What is required
Each of the lines from the one that contains "his sharp aim, fearless" to the end of the entries below should be output exactly.

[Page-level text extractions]

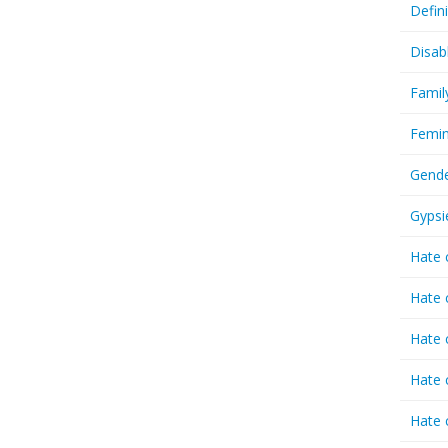
Defin
Disab
Famil
Femin
Gende
Gypsi
Hate 
Hate 
Hate 
Hate 
Hate 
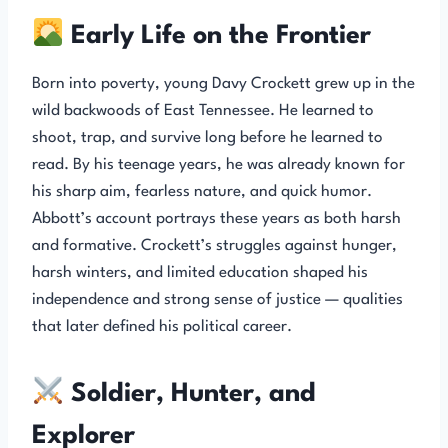
Early Life on the Frontier
Born into poverty, young Davy Crockett grew up in the
wild backwoods of East Tennessee. He learned to
shoot, trap, and survive long before he learned to
read. By his teenage years, he was already known for
his sharp aim, fearless nature, and quick humor.
Abbott’s account portrays these years as both harsh
and formative. Crockett’s struggles against hunger,
harsh winters, and limited education shaped his
independence and strong sense of justice — qualities
that later defined his political career.
Soldier, Hunter, and
Explorer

Output for this task
his sharp aim, fearless nature, and quick humor.
Abbott’s account portrays these years as both harsh
and formative. Crockett’s struggles against hunger,
harsh winters, and limited education shaped his
independence and strong sense of justice — qualities
that later defined his political career.
Soldier, Hunter, and
Explorer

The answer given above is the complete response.